For the essential amino acids content i bake with amaranth and quinoa flours and always add quinoa in pasta sauce.
Cool ideas, thanks for sharing!
What a brilliantly interesting article – I learnt quite a few new things and am reassured that I’m on the right track!
You are very kind Katie, thanks for stopping by!
Excellent article! Loved the history. Laughed out loud imagining eating 22 cups of cooked onions. 😂 Appreciated the info about older adults and how important strength training is to maintain muscle mass. And love the key takeaways at the end. Thank you for all your research and the various links you provided as well!
Thanks Marian! Come over for a big platter of onion sometime. 🙂
Excellent review and summary of a topic of unnecessary concern to many trying to lead a more plant based lifestyle. I agree with everything you say.
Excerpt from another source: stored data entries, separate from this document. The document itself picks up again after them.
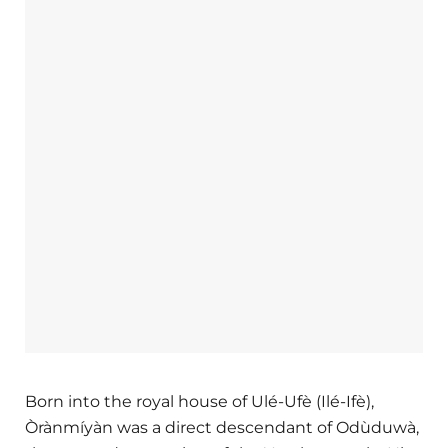
Born into the royal house of Ulé-Ufè (Ilé-Ifè),
Òrànmíyàn was a direct descendant of Odùduwà,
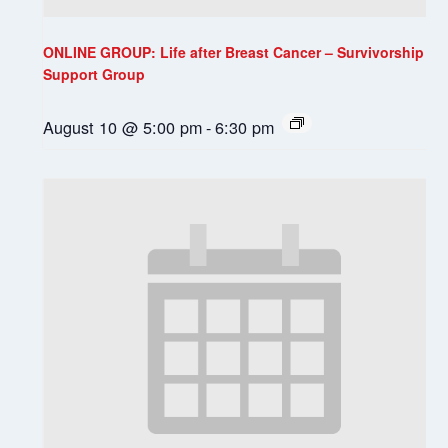
ONLINE GROUP: Life after Breast Cancer – Survivorship
Support Group
August 10 @ 5:00 pm
-
6:30 pm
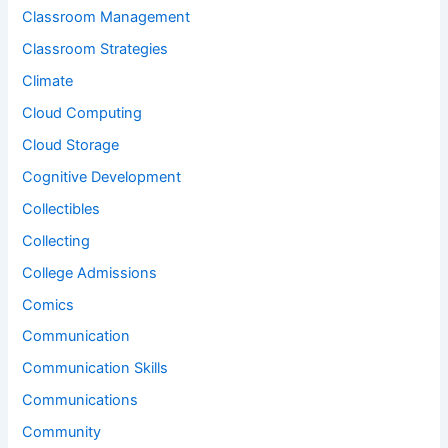
Classroom Management
Classroom Strategies
Climate
Cloud Computing
Cloud Storage
Cognitive Development
Collectibles
Collecting
College Admissions
Comics
Communication
Communication Skills
Communications
Community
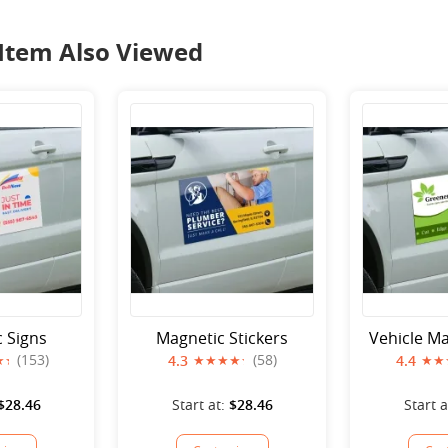
Item Also Viewed
 Signs
Magnetic Stickers
Vehicle Ma
(153)
(58)
4.3
4.4
$28.46
Start at:
$28.46
Start a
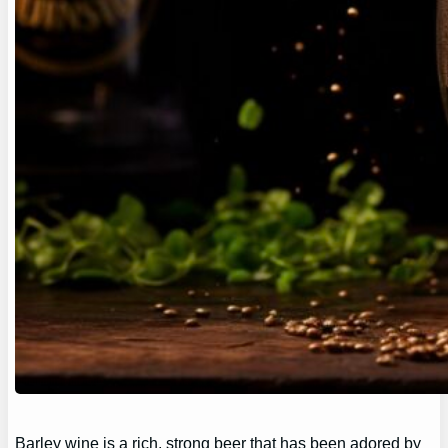
Barley wine is a rich, strong beer that has been adored by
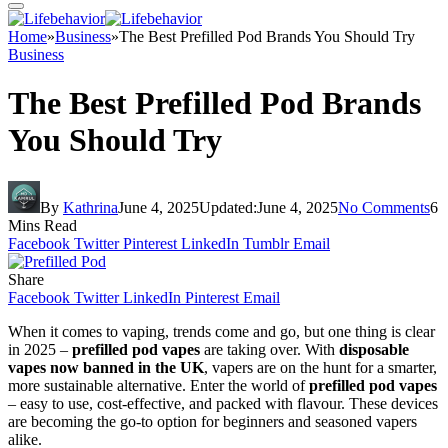
Home
»
Business
»
The Best Prefilled Pod Brands You Should Try
Business
The Best Prefilled Pod Brands
You Should Try
By
Kathrina
June 4, 2025
Updated:
June 4, 2025
No Comments
6
Mins Read
Facebook
Twitter
Pinterest
LinkedIn
Tumblr
Email
Share
Facebook
Twitter
LinkedIn
Pinterest
Email
When it comes to vaping, trends come and go, but one thing is clear
in 2025 –
prefilled pod vapes
are taking over. With
disposable
vapes now banned in the UK
, vapers are on the hunt for a smarter,
more sustainable alternative. Enter the world of
prefilled pod vapes
– easy to use, cost-effective, and packed with flavour. These devices
are becoming the go-to option for beginners and seasoned vapers
alike.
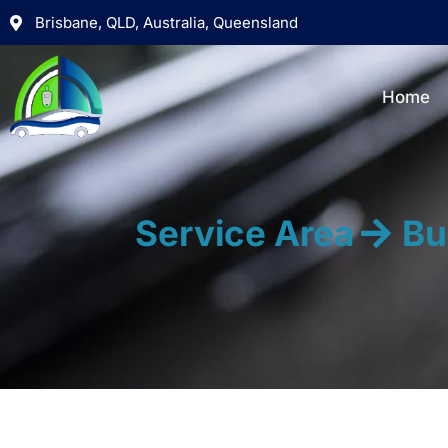
Brisbane, QLD, Australia, Queensland
Home
Service Area
Bu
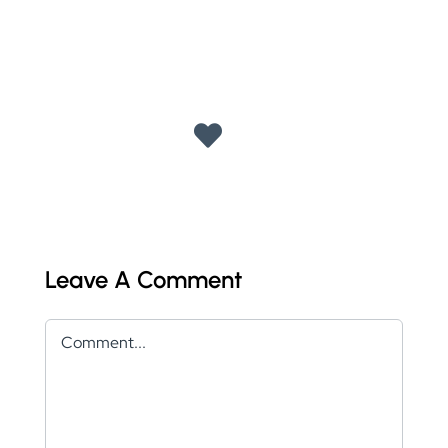
Leave A Comment
Comment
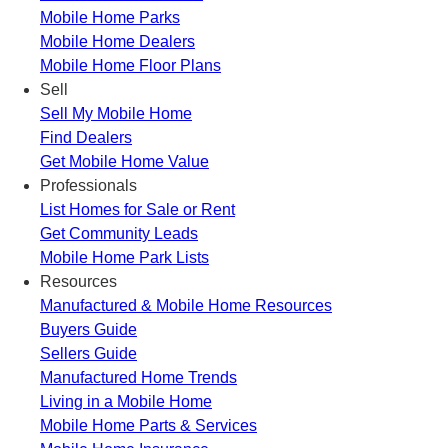
Mobile Home Parks
Mobile Home Dealers
Mobile Home Floor Plans
Sell
Sell My Mobile Home
Find Dealers
Get Mobile Home Value
Professionals
List Homes for Sale or Rent
Get Community Leads
Mobile Home Park Lists
Resources
Manufactured & Mobile Home Resources
Buyers Guide
Sellers Guide
Manufactured Home Trends
Living in a Mobile Home
Mobile Home Parts & Services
Whereas I am personally always concerned about my salt, fat, and alcohol consumption, I am never concerned about protein (or even sugar if I avoid over processed carbohydrates). Eating like you teach is the path to overall health. Allen Rowley, MD, Professor Emeritus Faculty of Medicine, UBC
Amen! Thank you Allen.
Bravo! For addressing this tricky subject. Let me know I needn’t worry about our meals. And that’s great. I have enough other things to worry about.